You are not running for election, but you are still a leader. You rely on people to trust you and listen to you every day, and as 40-year veteran teacher Rita Pierson said in her famous TED Talk,

“Kids don’t learn from people they don’t like.”

If you lose the “popular vote” in the classroom, your job gets a whole lot harder.

Two questions you need to consider

1. What tribes are you representing?

You will have the easiest time gaining the trust of students in the same tribes as you. Tribes can be anything people make groups around: gender, race, religion, politics, looks, age.

You may have noticed athletic young men that highly respect their athletic male Phys Ed teacher, but disrespect their bookish, feeble History teacher. Their prehistoric brains identify the PE teacher as an ally, and the History teacher as an outsider. But the History teacher can change this.

2. What tribes are your students in?

If you are a middle-class white teacher teaching in a middle-class white neighbourhood, you are likely to have a great time. If you have a couple students in your class from an oppressed group, they are likely to have a difficult time.

Everything you do in class, from the examples you use, to the jokes you make, to the things you express approval or disdain over, sends messages about what you value. What you – the teacher, the leader and the adult in the room – value defines what is valued and accepted in the class. Just by being who you are, you set the culture, and you define whose stories get celebrated, and whose are silenced.
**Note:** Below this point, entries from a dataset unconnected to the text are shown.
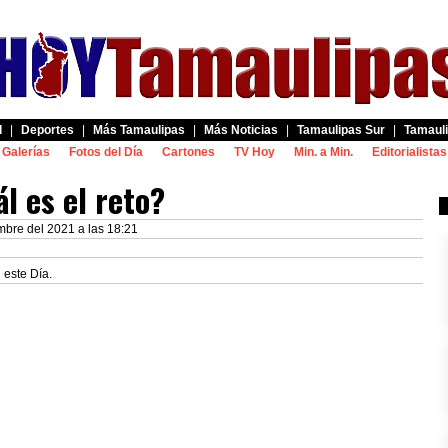
d
|
Deportes
|
Más Tamaulipas
|
Más Noticias
|
Tamaulipas Sur
|
Tamauli
Galerías
Fotos del Día
Cartones
TV Hoy
Min. a Min.
Editorialistas
l es el reto?
bre del 2021 a las 18:21
 este Día.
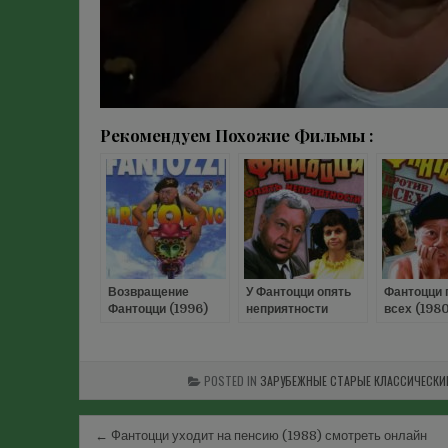
Рекомендуем Похожие Фильмы :
Возвращение
У Фантоцци опять
Фантоцци 
Фантоцци (1996)
неприятности
всех (1980
смотреть онлайн
(1983) смотреть
смотреть 
онлайн
POSTED IN
ЗАРУБЕЖНЫЕ СТАРЫЕ КЛАССИЧЕСК
Навигация
← Фантоцци уходит на пенсию (1988) смотреть онлайн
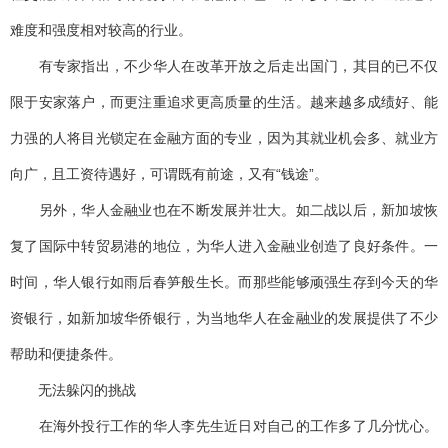
难度和强度相对较高的行业。
有专家指出，不少华人在改革开放之后走出国门，其目的已不仅
限于安家落户，而更注重追求更高质量的生活。越来越多成绩好、能
力强的人将目光锁定在金融方面的专业，因为其就业机会多、就业方
向广，且工资待遇好，可谓既有前途，又有“钱途”。
另外，华人金融业也在不断发展并壮大。如二战以后，新加坡恢
复了国际中转贸易港的地位，为华人进入金融业创造了良好条件。一
时间，华人银行如雨后春笋般生长。而那些能够顽强生存到今天的华
资银行，如新加坡华侨银行，为当地华人在金融业的发展提供了不少
帮助和便捷条件。
无法躲闪的挑战
在海外投行工作的华人李先生近日对自己的工作多了几分忧心。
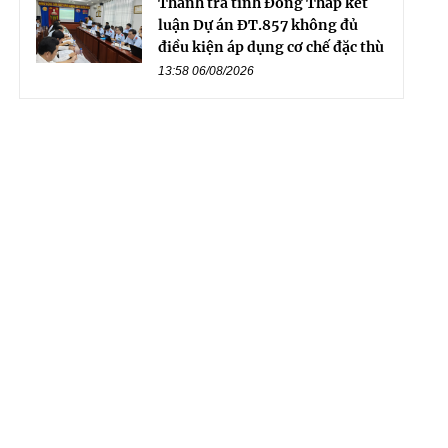
Thanh tra tỉnh Đồng Tháp kết
luận Dự án ĐT.857 không đủ
điều kiện áp dụng cơ chế đặc thù
13:58 06/08/2026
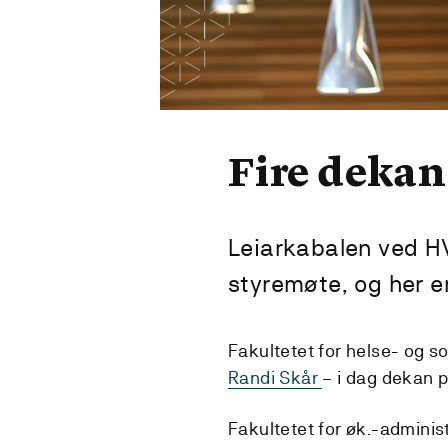
Fire dekana
Leiarkabalen ved HV
styremøte, og her e
Fakultetet for helse- og so
Randi Skår
– i dag dekan 
Fakultetet for øk.-adminis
How do you bridge the inevitable gap?

You need to work. You need to make a conscious effort to combat all the unconscious things you do every second of the day. You need to do explicit things to show students in smaller tribes that they belong. You must loudly and consistently send the message that their cultures and their experiences are valued here too. Representation matters.

Be like Justin Trudeau! Show students that you are one of them, or at least that you accept and value their lived experiences. Some ways to bring more representation into your classroom are:

  • Actually attend community events and share photos, just like a politician would
  • Hang pictures of role models from underrepresented tribes
  • Share stories and use examples of knowledge from their tribes
  • Give your students the platform to speak and educate their peers

This is how we build acceptance. This is how we combat ignorance. This is how we repay the achievement debt.